Assim como John Lennon, porém em menores proporções, Kurt Cobain causou furor na mídia do Reino Unido. Antes de tocar uma versão curta do hit "Smells like teen spirit" no programa de televisão britânico The Word, Kurt agarrou o microfone e proferir a seguinte frase: "Eu só quero que todos nesta sala saibam que Courtney Love, do grupo pop Hole, é a melhor transa do mundo". Milhões de espectadores engasgaram perante aquelas palavras. Desde que Lennon havia dito que os Beatles eram maiores do que Jesus Cristo, o público britânico jamais havia ficado tão indignado em relação a um astro da música. A intenção de Kurt com aquelas palavras, porém, era apenas informar Mary Lou Lord, sua namorada, que seu romance havia terminado e que seu novo amor era Courtney Love. Aliado às vendas fenomenais do álbum Nevermind, que impulsionou o Nirvana pelo mundo, suas afirmações de qualquer tipo estavam constantemente na primeira página dos tablóides.

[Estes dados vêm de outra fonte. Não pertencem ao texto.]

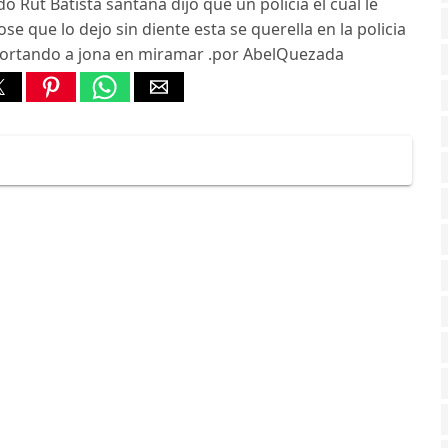
 Rut Batista santana dijo que un policia el cual le
ose que lo dejo sin diente esta se querella en la policia
cortando a jona en miramar .por AbelQuezada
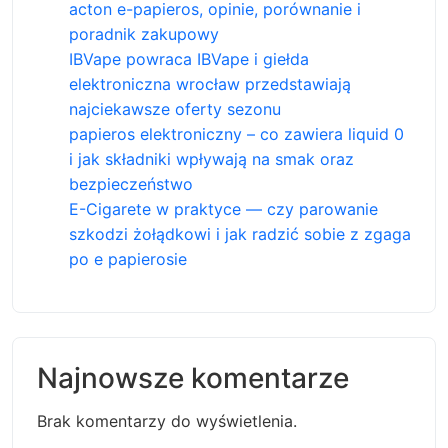
acton e-papieros, opinie, porównanie i
poradnik zakupowy
IBVape powraca IBVape i giełda
elektroniczna wrocław przedstawiają
najciekawsze oferty sezonu
papieros elektroniczny – co zawiera liquid 0
i jak składniki wpływają na smak oraz
bezpieczeństwo
E-Cigarete w praktyce — czy parowanie
szkodzi żołądkowi i jak radzić sobie z zgaga
po e papierosie
Najnowsze komentarze
Brak komentarzy do wyświetlenia.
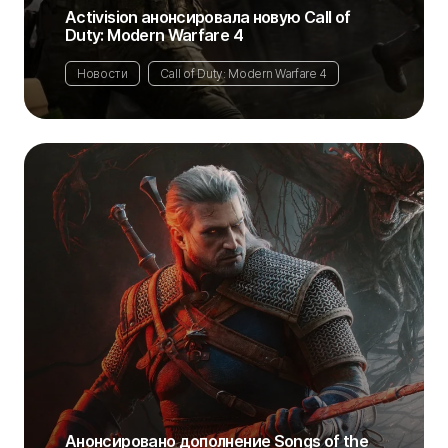
Activision анонсировала новую Call of
Duty: Modern Warfare 4
Новости
Call of Duty: Modern Warfare 4
Анонсировано дополнение Songs of the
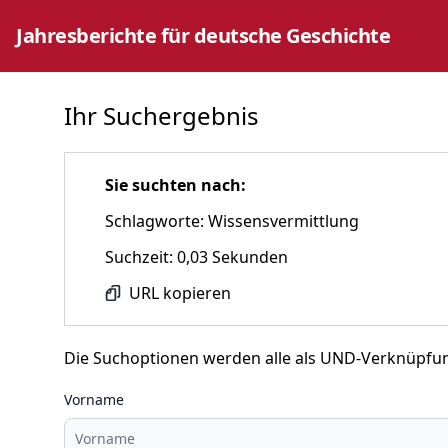
Jahresberichte für deutsche Geschichte
Ihr Suchergebnis
Sie suchten nach:
Schlagworte: Wissensvermittlung
Suchzeit: 0,03 Sekunden
URL kopieren
Die Suchoptionen werden alle als UND-Verknüpfu
Vorname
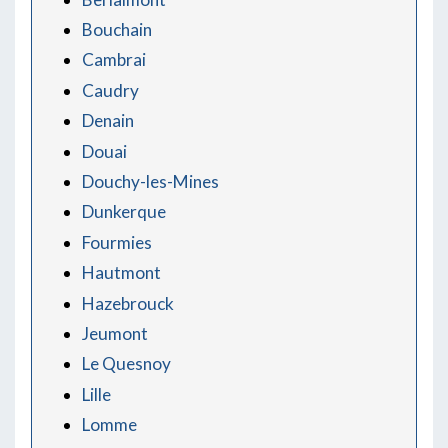
Bouchain
Cambrai
Caudry
Denain
Douai
Douchy-les-Mines
Dunkerque
Fourmies
Hautmont
Hazebrouck
Jeumont
Le Quesnoy
Lille
Lomme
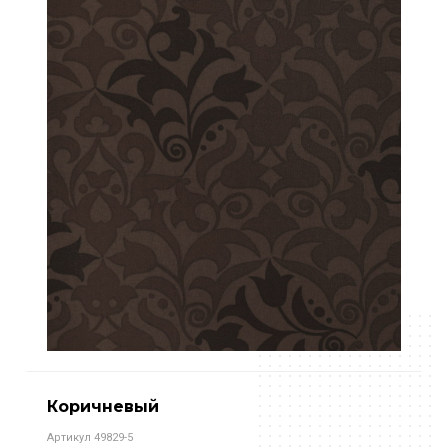
Коричневый
Артикул 49829-5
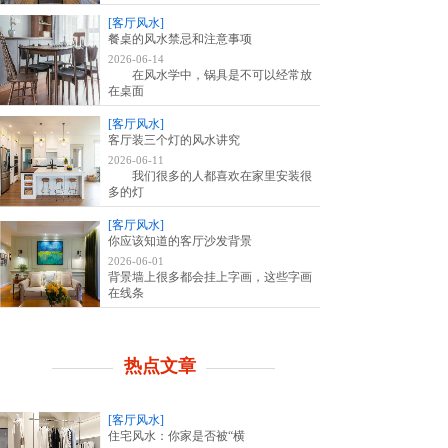
[客厅风水]
餐桌的风水禁忌和注意事项
2026-06-14
在风水学中，锅具是不可以经常放
在桌面
[客厅风水]
客厅装三个灯的风水讲究
2026-06-11
我们很多的人都喜欢在家里安装很
多的灯
[客厅风水]
你应该知道的客厅沙发背景
2026-06-01
背景墙上很多都会挂上字画，这些字画
在线条
热点文章
[客厅风水]
住宅风水：你家是否被“横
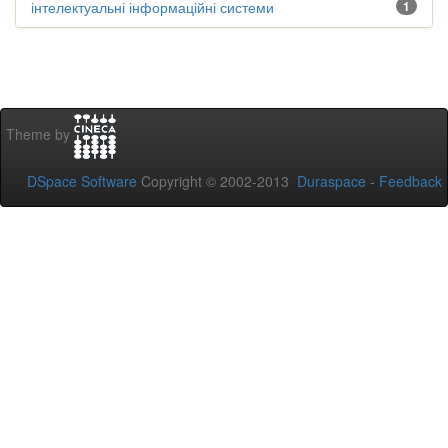
інтелектуальні інформаційні системи
1
Theme by
DSpace Software
Copyright © 2002-2013
Duraspace
-
Feedback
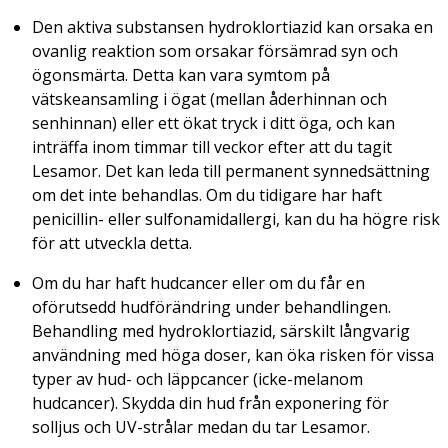
Den aktiva substansen hydroklortiazid kan orsaka en
ovanlig reaktion som orsakar försämrad syn och
ögonsmärta. Detta kan vara symtom på
vätskeansamling i ögat (mellan åderhinnan och
senhinnan) eller ett ökat tryck i ditt öga, och kan
inträffa inom timmar till veckor efter att du tagit
Lesamor. Det kan leda till permanent synnedsättning
om det inte behandlas. Om du tidigare har haft
penicillin- eller sulfonamidallergi, kan du ha högre risk
för att utveckla detta.
Om du har haft hudcancer eller om du får en
oförutsedd hudförändring under behandlingen.
Behandling med hydroklortiazid, särskilt långvarig
användning med höga doser, kan öka risken för vissa
typer av hud- och läppcancer (icke-melanom
hudcancer). Skydda din hud från exponering för
solljus och UV-strålar medan du tar Lesamor.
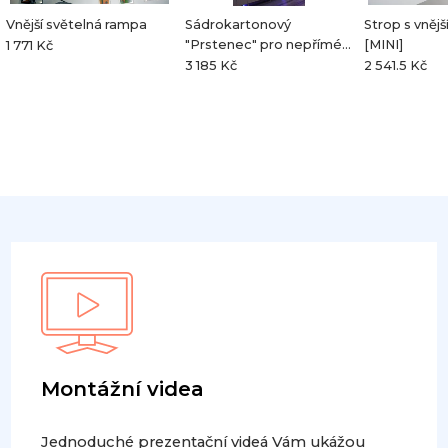
Vnější světelná rampa
Sádrokartonový
Strop s vně
"Prstenec" pro nepřímé
[MINI]
1 771 Kč
osvětlení
3 185 Kč
2 541.5 Kč
Montážní videa
Jednoduché prezentační videá Vám ukážou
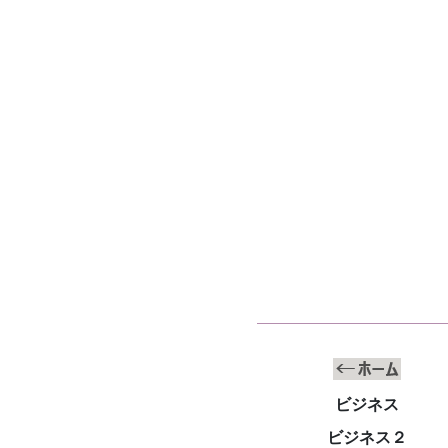
ビジネス
ビジネス２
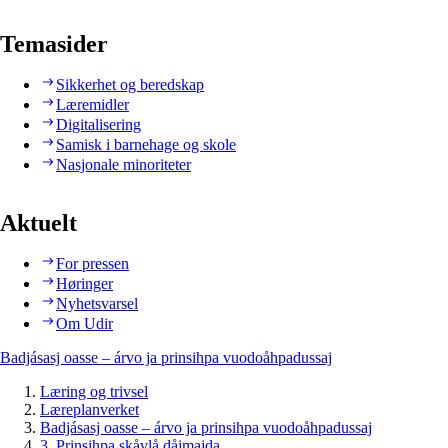
Temasider
Sikkerhet og beredskap
Læremidler
Digitalisering
Samisk i barnehage og skole
Nasjonale minoriteter
Aktuelt
For pressen
Høringer
Nyhetsvarsel
Om Udir
Badjásasj oasse – árvo ja prinsihpa vuodoåhpadussaj
Læring og trivsel
Læreplanverket
Badjásasj oasse – árvo ja prinsihpa vuodoåhpadussaj
3. Prinsihpa skåvlå dåjmajda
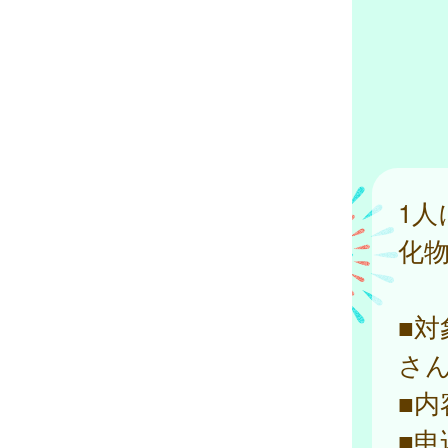
1人
化
■対
さ
■
■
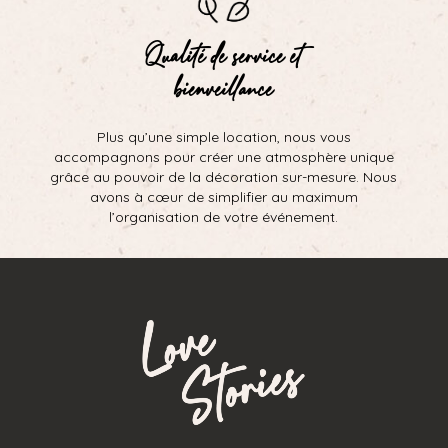
Qualité de service et
bienveillance
Plus qu’une simple location, nous vous
accompagnons pour créer une atmosphère unique
grâce au pouvoir de la décoration sur-mesure. Nous
avons à cœur de simplifier au maximum
l’organisation de votre événement.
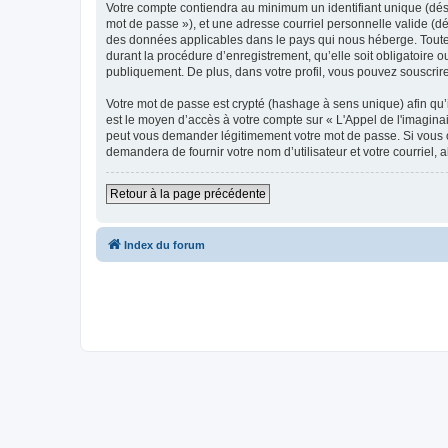
Votre compte contiendra au minimum un identifiant unique (dési
mot de passe »), et une adresse courriel personnelle valide (dés
des données applicables dans le pays qui nous héberge. Toute i
durant la procédure d’enregistrement, qu’elle soit obligatoire o
publiquement. De plus, dans votre profil, vous pouvez souscrire
Votre mot de passe est crypté (hashage à sens unique) afin qu’i
est le moyen d’accès à votre compte sur « L'Appel de l'imagina
peut vous demander légitimement votre mot de passe. Si vous ou
demandera de fournir votre nom d’utilisateur et votre courriel
Retour à la page précédente
Index du forum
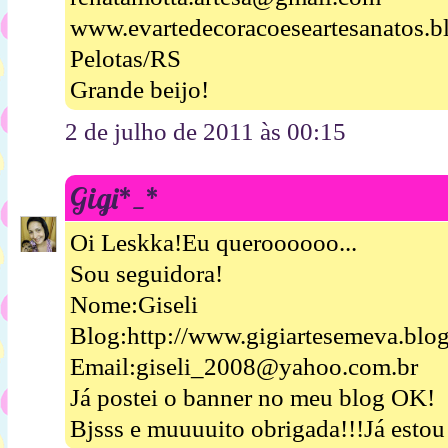
www.evartedecoracoeseartesanatos.b
Pelotas/RS
Grande beijo!
2 de julho de 2011 às 00:15
Gigi*_*
Oi Leskka!Eu queroooooo...
Sou seguidora!
Nome:Giseli
Blog:http://www.gigiartesemeva.blo
Email:giseli_2008@yahoo.com.br
Já postei o banner no meu blog OK!
Bjsss e muuuuito obrigada!!!Já esto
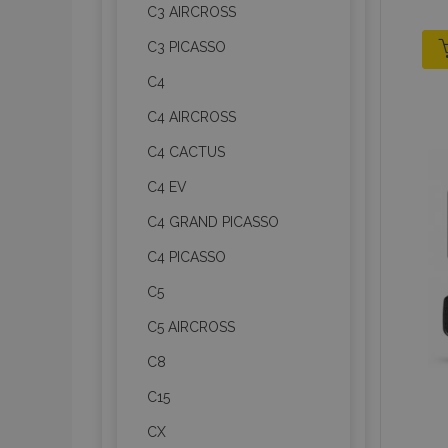
C3 AIRCROSS
C3 PICASSO
C4
C4 AIRCROSS
C4 CACTUS
C4 EV
C4 GRAND PICASSO
C4 PICASSO
C5
C5 AIRCROSS
C8
C15
CX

Os outros integrantes do Nirvana, Krist Novoselic e Dave Grohl - respectivamente baixista e baterista - sempre foram fãs dos Beatles. Dave Grohl sempre teve especial admiração por George Harrison, a quem dedicou a música "Oh, George", presente no primeiro CD de sua banda atual, os Foo Fighters. Ainda no começo da carreira, o Nirvana sentiu-se como se estivesse no filme dos Beatles Os reis do iê-iê-iê (A Hard Day's Night), ao ver um local aonde realizavam uma tarde de autógrafos abarrotado de pessoas sobre as prateleiras de discos. Neste dia, a banda fez um show de 45 minutos, que teve que acabar quando a multidão começou a esmagá-los. A proporção que aquilo havia assumido assustava principalmente Kurt Cobain. Isso fazia parte da ascensão de um mito, assim como aconteceu com os Beatles, em proporções muito maiores, na década de 60.
Assim como houve a ascensão, houve a queda do Nirvana e de Kurt Cobain. Como aconteceu com os Beatles, Kurt teve sérios problemas com drogas. Cobain era vítima de problemas familiares e psicológicos e afundava-se cada vez mais num caminho sem volta, a heroína. Este caminho tornava-se mais tortuoso à medida que a imprensa sensacionalista o divulgava e especulava, prejudicando cada vez mais a imagem e a vida pessoal de Kurt Cobain. Mesmo tentando a desintoxicação por diversas ocasiões, Cobain não conseguiu largar o vício.
Nascido em 20 de fevereiro de 1967, Kurt Donald Cobain morreu aos 27 anos, e com ele morria o Nirvana. Seu corpo foi encontrado por um eletricista em sua casa em Seattle, no dia 8 de abril de 1994. A morte, porém, pode ter ocorrido entre os dias 4 e 5 de abril. O laudo oficial da polícia atesta que Kurt suicidou-se com overdose de heroína um tiro na cabeça, embora muitas evidências tenham embasado teorias de assassinado, muitas bem fundamentadas. Kurt Cobain foi vítima de seu tempo e não só por isso, mas também por seu grande talento como compositor e artista, será eternamente lembrado por sua importância na cultura mundial e na grande influência que representa até hoje para muitos artistas.
Mas de todas as relações entre os Beatles e o Nirvana, nada foi tão direto quanto a canção "Cut Me Some Slack, uma música gravada por Paul McCartney (tocando uma curiosa 'cigar box guitar'), Dave Grohl (bateria e backing vocals), Krist Novoselic (baixo) e Pat Smear (guitarra) - literalmente, um beatle e os 3 "nirvanas" restantes. Foi apresentada num evento chamado 12-12-12 Benefit Concert (dia 12 de dezembro de 2012, lançada no Youtube dois dias depois). Antes e depois, em várias ocasiões, Paul já havia tocado com Grohl tocando bateria e também no frontstage. Mas essa foi considerada pelo próprio Macca como sendo uma "Nirvana reunion" - obviamente com ele próprio no lugar do Kurt. No ano seguinte, exatamente em 19 de junho de 2013, o quarteto (que a essa altura já havia sido apelidada pelos fãs como Beatvana) tocaria novamente a música num show de Paul em Seattle, cidade do Nirvana, a capital do Grunge. No ano seguinte (2014), a música ganharia o Grammy Awards como "Best Rock Song". Essa banda certamente merecia um álbum inteiro, que entraria certamente na lista dos grandes clássicos do Rock. Mas nunca aconteceu... pelo menos AINDA não.